──────── Material provided
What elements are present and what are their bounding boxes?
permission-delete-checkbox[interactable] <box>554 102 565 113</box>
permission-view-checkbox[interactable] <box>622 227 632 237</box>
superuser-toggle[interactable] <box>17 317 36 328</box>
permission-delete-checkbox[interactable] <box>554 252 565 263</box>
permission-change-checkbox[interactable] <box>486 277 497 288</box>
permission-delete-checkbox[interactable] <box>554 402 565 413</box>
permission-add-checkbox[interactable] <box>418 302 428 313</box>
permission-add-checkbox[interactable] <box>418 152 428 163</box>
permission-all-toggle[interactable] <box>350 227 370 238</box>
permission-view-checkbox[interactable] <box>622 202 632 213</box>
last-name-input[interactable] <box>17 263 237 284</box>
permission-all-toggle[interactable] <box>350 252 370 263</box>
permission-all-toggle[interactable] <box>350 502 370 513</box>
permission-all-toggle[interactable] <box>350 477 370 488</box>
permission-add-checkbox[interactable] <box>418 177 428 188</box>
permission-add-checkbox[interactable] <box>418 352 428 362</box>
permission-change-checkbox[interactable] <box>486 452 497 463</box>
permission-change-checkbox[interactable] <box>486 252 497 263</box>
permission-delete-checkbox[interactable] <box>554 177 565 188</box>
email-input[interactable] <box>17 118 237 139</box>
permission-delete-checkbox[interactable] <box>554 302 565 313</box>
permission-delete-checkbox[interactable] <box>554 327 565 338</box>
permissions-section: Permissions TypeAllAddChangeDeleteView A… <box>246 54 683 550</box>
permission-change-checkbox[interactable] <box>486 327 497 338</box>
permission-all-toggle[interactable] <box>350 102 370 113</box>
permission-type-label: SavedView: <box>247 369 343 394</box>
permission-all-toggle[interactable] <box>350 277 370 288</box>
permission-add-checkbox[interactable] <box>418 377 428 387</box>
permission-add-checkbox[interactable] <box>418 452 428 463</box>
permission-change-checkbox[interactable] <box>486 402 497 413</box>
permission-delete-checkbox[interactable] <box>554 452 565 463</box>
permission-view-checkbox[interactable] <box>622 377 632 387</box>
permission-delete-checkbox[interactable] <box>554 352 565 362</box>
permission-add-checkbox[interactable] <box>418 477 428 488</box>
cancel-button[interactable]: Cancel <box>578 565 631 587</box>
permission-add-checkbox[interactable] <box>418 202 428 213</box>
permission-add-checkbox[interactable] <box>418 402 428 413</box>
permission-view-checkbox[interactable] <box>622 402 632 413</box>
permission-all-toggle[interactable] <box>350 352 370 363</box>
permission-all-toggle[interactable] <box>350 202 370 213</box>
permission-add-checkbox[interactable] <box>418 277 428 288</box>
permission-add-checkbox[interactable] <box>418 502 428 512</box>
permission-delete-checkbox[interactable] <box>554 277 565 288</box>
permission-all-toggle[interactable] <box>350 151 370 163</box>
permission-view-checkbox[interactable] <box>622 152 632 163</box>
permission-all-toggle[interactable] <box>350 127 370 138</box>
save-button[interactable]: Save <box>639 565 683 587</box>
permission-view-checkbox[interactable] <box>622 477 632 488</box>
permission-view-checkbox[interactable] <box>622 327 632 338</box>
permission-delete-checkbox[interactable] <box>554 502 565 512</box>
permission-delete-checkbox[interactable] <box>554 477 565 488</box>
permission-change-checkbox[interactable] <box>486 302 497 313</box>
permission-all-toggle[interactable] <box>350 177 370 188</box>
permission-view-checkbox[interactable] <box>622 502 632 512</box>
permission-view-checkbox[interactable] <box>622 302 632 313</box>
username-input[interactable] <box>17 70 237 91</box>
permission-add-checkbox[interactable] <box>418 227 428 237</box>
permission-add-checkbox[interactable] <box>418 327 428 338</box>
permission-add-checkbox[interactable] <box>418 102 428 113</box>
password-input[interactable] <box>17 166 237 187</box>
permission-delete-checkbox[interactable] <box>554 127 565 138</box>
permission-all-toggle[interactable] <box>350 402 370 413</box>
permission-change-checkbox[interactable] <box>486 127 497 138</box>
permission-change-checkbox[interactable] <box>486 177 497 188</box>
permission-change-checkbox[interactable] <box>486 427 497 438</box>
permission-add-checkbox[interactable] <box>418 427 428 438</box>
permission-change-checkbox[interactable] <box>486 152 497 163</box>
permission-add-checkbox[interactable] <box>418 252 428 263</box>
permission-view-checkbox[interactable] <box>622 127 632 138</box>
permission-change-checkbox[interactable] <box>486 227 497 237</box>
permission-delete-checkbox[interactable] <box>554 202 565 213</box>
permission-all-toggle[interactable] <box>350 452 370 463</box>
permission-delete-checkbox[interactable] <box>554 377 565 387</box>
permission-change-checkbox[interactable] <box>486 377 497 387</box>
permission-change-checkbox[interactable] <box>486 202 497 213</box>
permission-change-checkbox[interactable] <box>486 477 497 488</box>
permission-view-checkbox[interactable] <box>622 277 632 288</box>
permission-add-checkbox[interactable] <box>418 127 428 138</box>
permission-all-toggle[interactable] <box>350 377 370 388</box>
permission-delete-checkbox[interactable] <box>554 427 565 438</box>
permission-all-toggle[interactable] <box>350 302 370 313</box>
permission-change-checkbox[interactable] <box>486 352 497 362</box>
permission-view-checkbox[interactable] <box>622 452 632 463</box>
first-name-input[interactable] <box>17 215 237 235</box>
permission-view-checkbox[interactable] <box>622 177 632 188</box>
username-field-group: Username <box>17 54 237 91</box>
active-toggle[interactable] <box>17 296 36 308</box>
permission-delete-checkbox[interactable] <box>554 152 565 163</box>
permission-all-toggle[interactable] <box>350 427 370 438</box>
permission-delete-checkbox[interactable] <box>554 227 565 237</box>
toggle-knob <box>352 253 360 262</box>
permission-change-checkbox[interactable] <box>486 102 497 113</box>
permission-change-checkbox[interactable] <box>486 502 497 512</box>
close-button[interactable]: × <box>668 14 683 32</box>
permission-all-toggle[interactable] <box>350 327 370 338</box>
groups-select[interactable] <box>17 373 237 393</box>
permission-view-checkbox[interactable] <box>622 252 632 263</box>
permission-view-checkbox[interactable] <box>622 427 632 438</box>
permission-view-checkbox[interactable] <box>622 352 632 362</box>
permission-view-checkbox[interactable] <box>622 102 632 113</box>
────────────────
Task requirements:
Reproduce every record above exactly.

Solution below:
What elements are present and what are their bounding boxes?
permission-delete-checkbox[interactable] <box>554 102 565 113</box>
permission-view-checkbox[interactable] <box>622 227 632 237</box>
superuser-toggle[interactable] <box>17 317 36 328</box>
permission-delete-checkbox[interactable] <box>554 252 565 263</box>
permission-change-checkbox[interactable] <box>486 277 497 288</box>
permission-delete-checkbox[interactable] <box>554 402 565 413</box>
permission-add-checkbox[interactable] <box>418 302 428 313</box>
permission-add-checkbox[interactable] <box>418 152 428 163</box>
permission-all-toggle[interactable] <box>350 227 370 238</box>
permission-view-checkbox[interactable] <box>622 202 632 213</box>
last-name-input[interactable] <box>17 263 237 284</box>
permission-all-toggle[interactable] <box>350 252 370 263</box>
permission-all-toggle[interactable] <box>350 502 370 513</box>
permission-all-toggle[interactable] <box>350 477 370 488</box>
permission-add-checkbox[interactable] <box>418 177 428 188</box>
permission-add-checkbox[interactable] <box>418 352 428 362</box>
permission-change-checkbox[interactable] <box>486 452 497 463</box>
permission-change-checkbox[interactable] <box>486 252 497 263</box>
permission-delete-checkbox[interactable] <box>554 177 565 188</box>
email-input[interactable] <box>17 118 237 139</box>
permission-delete-checkbox[interactable] <box>554 302 565 313</box>
permission-delete-checkbox[interactable] <box>554 327 565 338</box>
permissions-section: Permissions TypeAllAddChangeDeleteView A… <box>246 54 683 550</box>
permission-change-checkbox[interactable] <box>486 327 497 338</box>
permission-all-toggle[interactable] <box>350 102 370 113</box>
permission-type-label: SavedView: <box>247 369 343 394</box>
permission-all-toggle[interactable] <box>350 277 370 288</box>
permission-add-checkbox[interactable] <box>418 377 428 387</box>
permission-add-checkbox[interactable] <box>418 452 428 463</box>
permission-change-checkbox[interactable] <box>486 402 497 413</box>
permission-delete-checkbox[interactable] <box>554 452 565 463</box>
permission-view-checkbox[interactable] <box>622 377 632 387</box>
permission-delete-checkbox[interactable] <box>554 352 565 362</box>
permission-add-checkbox[interactable] <box>418 477 428 488</box>
cancel-button[interactable]: Cancel <box>578 565 631 587</box>
permission-add-checkbox[interactable] <box>418 202 428 213</box>
permission-add-checkbox[interactable] <box>418 402 428 413</box>
permission-view-checkbox[interactable] <box>622 402 632 413</box>
permission-all-toggle[interactable] <box>350 352 370 363</box>
permission-all-toggle[interactable] <box>350 202 370 213</box>
permission-add-checkbox[interactable] <box>418 277 428 288</box>
permission-add-checkbox[interactable] <box>418 502 428 512</box>
permission-delete-checkbox[interactable] <box>554 277 565 288</box>
permission-all-toggle[interactable] <box>350 151 370 163</box>
permission-view-checkbox[interactable] <box>622 152 632 163</box>
permission-all-toggle[interactable] <box>350 127 370 138</box>
save-button[interactable]: Save <box>639 565 683 587</box>
permission-view-checkbox[interactable] <box>622 477 632 488</box>
permission-view-checkbox[interactable] <box>622 327 632 338</box>
permission-delete-checkbox[interactable] <box>554 502 565 512</box>
permission-delete-checkbox[interactable] <box>554 477 565 488</box>
permission-change-checkbox[interactable] <box>486 302 497 313</box>
permission-all-toggle[interactable] <box>350 177 370 188</box>
permission-view-checkbox[interactable] <box>622 502 632 512</box>
permission-view-checkbox[interactable] <box>622 302 632 313</box>
username-input[interactable] <box>17 70 237 91</box>
permission-add-checkbox[interactable] <box>418 227 428 237</box>
permission-add-checkbox[interactable] <box>418 327 428 338</box>
permission-add-checkbox[interactable] <box>418 102 428 113</box>
password-input[interactable] <box>17 166 237 187</box>
permission-delete-checkbox[interactable] <box>554 127 565 138</box>
permission-all-toggle[interactable] <box>350 402 370 413</box>
permission-change-checkbox[interactable] <box>486 127 497 138</box>
permission-change-checkbox[interactable] <box>486 177 497 188</box>
permission-change-checkbox[interactable] <box>486 427 497 438</box>
permission-add-checkbox[interactable] <box>418 427 428 438</box>
permission-change-checkbox[interactable] <box>486 152 497 163</box>
permission-add-checkbox[interactable] <box>418 252 428 263</box>
permission-view-checkbox[interactable] <box>622 127 632 138</box>
permission-change-checkbox[interactable] <box>486 227 497 237</box>
permission-delete-checkbox[interactable] <box>554 202 565 213</box>
permission-all-toggle[interactable] <box>350 452 370 463</box>
permission-delete-checkbox[interactable] <box>554 377 565 387</box>
permission-change-checkbox[interactable] <box>486 377 497 387</box>
permission-change-checkbox[interactable] <box>486 202 497 213</box>
permission-change-checkbox[interactable] <box>486 477 497 488</box>
permission-view-checkbox[interactable] <box>622 277 632 288</box>
permission-add-checkbox[interactable] <box>418 127 428 138</box>
permission-all-toggle[interactable] <box>350 377 370 388</box>
permission-delete-checkbox[interactable] <box>554 427 565 438</box>
permission-all-toggle[interactable] <box>350 302 370 313</box>
permission-change-checkbox[interactable] <box>486 352 497 362</box>
permission-view-checkbox[interactable] <box>622 452 632 463</box>
first-name-input[interactable] <box>17 215 237 235</box>
permission-view-checkbox[interactable] <box>622 177 632 188</box>
username-field-group: Username <box>17 54 237 91</box>
active-toggle[interactable] <box>17 296 36 308</box>
permission-delete-checkbox[interactable] <box>554 152 565 163</box>
permission-all-toggle[interactable] <box>350 427 370 438</box>
permission-delete-checkbox[interactable] <box>554 227 565 237</box>
toggle-knob <box>352 253 360 262</box>
permission-change-checkbox[interactable] <box>486 102 497 113</box>
permission-change-checkbox[interactable] <box>486 502 497 512</box>
close-button[interactable]: × <box>668 14 683 32</box>
permission-all-toggle[interactable] <box>350 327 370 338</box>
groups-select[interactable] <box>17 373 237 393</box>
permission-view-checkbox[interactable] <box>622 252 632 263</box>
permission-view-checkbox[interactable] <box>622 427 632 438</box>
permission-view-checkbox[interactable] <box>622 352 632 362</box>
permission-view-checkbox[interactable] <box>622 102 632 113</box>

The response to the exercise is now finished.